**Brief:** Copy the data that follows exactly, and include none of its images.

[Saved entries]
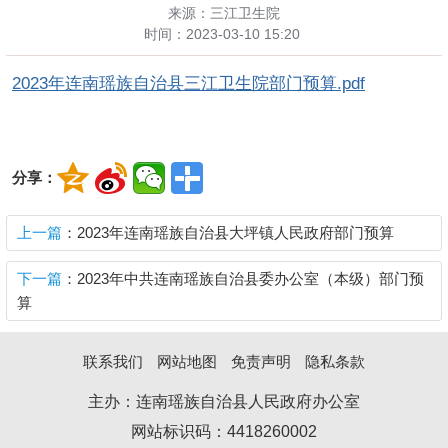
来源：三江卫生院
时间：
2023-03-10 15:20
2023年连南瑶族自治县三江卫生院部门预算.pdf
分享：
上一篇
：2023年连南瑶族自治县大坪镇人民政府部门预算
下一篇
：2023年中共连南瑶族自治县委办公室（本级）部门预
算
联系我们
网站地图
免责声明
隐私条款
主办：连南瑶族自治县人民政府办公室
网站标识码：4418260002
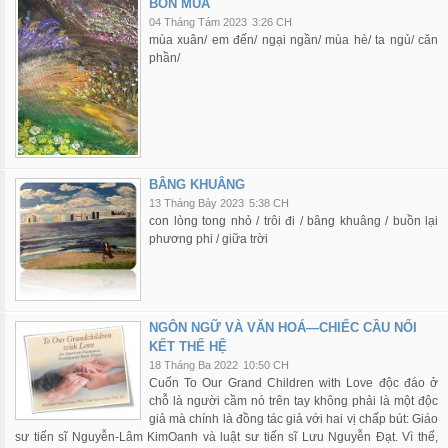
BỐN MÙA
04 Tháng Tám 2023
3:26 CH
mùa xuân/ em đến/ ngại ngần/ mùa hè/ ta ngủ/ căn
phần/
BÂNG KHUÂNG
13 Tháng Bảy 2023
5:38 CH
con lòng tong nhỏ / trôi đi / bâng khuâng / buồn lại
phương phi / giữa trời
NGÔN NGỮ VÀ VĂN HOÁ—CHIẾC CẦU NỐI
KẾT THẾ HỆ
18 Tháng Ba 2022
10:50 CH
Cuốn To Our Grand Children with Love độc đáo ở
chỗ là người cầm nó trên tay không phải là một độc
giả mà chính là đồng tác giả với hai vị chấp bút: Giáo
sư tiến sĩ Nguyễn-Lâm KimOanh và luật sư tiến sĩ Lưu Nguyễn Đạt. Vì thế,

**Exercise answer:**
来源：三江卫生院
时间：
2023-03-10 15:20
2023年连南瑶族自治县三江卫生院部门预算.pdf
分享：
上一篇
：2023年连南瑶族自治县大坪镇人民政府部门预算
下一篇
：2023年中共连南瑶族自治县委办公室（本级）部门预
算
联系我们
网站地图
免责声明
隐私条款
主办：连南瑶族自治县人民政府办公室
网站标识码：4418260002
BỐN MÙA
04 Tháng Tám 2023
3:26 CH
mùa xuân/ em đến/ ngại ngần/ mùa hè/ ta ngủ/ căn
phần/
BÂNG KHUÂNG
13 Tháng Bảy 2023
5:38 CH
con lòng tong nhỏ / trôi đi / bâng khuâng / buồn lại
phương phi / giữa trời
NGÔN NGỮ VÀ VĂN HOÁ—CHIẾC CẦU NỐI
KẾT THẾ HỆ
18 Tháng Ba 2022
10:50 CH
Cuốn To Our Grand Children with Love độc đáo ở
chỗ là người cầm nó trên tay không phải là một độc
giả mà chính là đồng tác giả với hai vị chấp bút: Giáo
sư tiến sĩ Nguyễn-Lâm KimOanh và luật sư tiến sĩ Lưu Nguyễn Đạt. Vì thế,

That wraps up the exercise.